If you get a chance, I highly recommend the British movie “About Time,” which is filled with so many Mormon themes you would swear the writers were LDS.
The movie is about a British family in which the men are time travelers. They can only travel back in time (not into the future). The awkward son in the family Tim Lake (Domhnall Gleeson) discovers this on his 21st birthday. Of course he is skeptical, but he is told to go to a dark closet, make fists to concentrate and imagine a time in his life that he would like to change, and –voila! — he is taken back in time. He says he will use his new power to find a girlfriend.
Here are some of the surprising Mormon themes:
–The time travelers appear completely uninterested in earning money with their powers. The very down-to-Earth father warns that pursuing money has made past family members very unhappy.
–They only use this power for small things involving their relationships with much-loved family members. (They show no interest in changing large, world-affecting events).
–The father played by the great Bill Nighy reveals that he primarily uses time travel to 1)spend time with his family 2)read good books 3)learn to appreciate life by reliving days twice, adopting a positive attitude the second time around. Tim does this, and we discover the age-old adage that it is not what happens to you, it is how you respond to what happens to you.

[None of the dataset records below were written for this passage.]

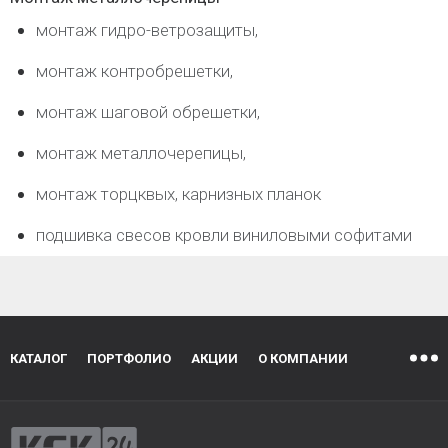
монтаж гидро-ветрозащиты,
монтаж контробрешетки,
монтаж шаговой обрешетки,
монтаж металлочерепицы,
монтаж торцквых, карнизных планок
подшивка свесов кровли виниловыми софитами
КАТАЛОГ
ПОРТФОЛИО
АКЦИИ
О КОМПАНИИ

–Tim is very seriously involved with Mary (Rachel McAdams) but has a chance to hook up with a gorgeous past love (Charlotte, played by Margot Robbie). She invites him into her apartment, and Tim realizes he really is in love with Mary, and he literally runs away from Charlotte to avoid temptation. This scene would make a great young men’s lesson on chastity: infidelity is not worth it.
–Tim believes in marriage and in fidelity throughout his life. He is completely focused on Mary and has no interest in another woman. (Imagine how many Hollywood movies would show him fooling around with other women).
–Tim wants to have an unusually large (for modern Europe) number of children (three). He does this despite the fact that his friends and most people around him spend their time saying they are not interested in children.
The primary theme of the movie is completely aligned with David O. McKay’s statement that “no success can compensate for failure in the home.” Given all of the infidelity, violence and ugliness that is glorified in movies these days, “About Time” was a nice surprise.
A few warnings: unfortunately, this movie has a few unnecessary F-bombs and S-bombs. It is also worth pointing out that there are a few sexy scenes and that the main characters do hop into bed almost immediately, so this movie may not be appropriate for children and some younger teenagers. But overall, a very well-done movie.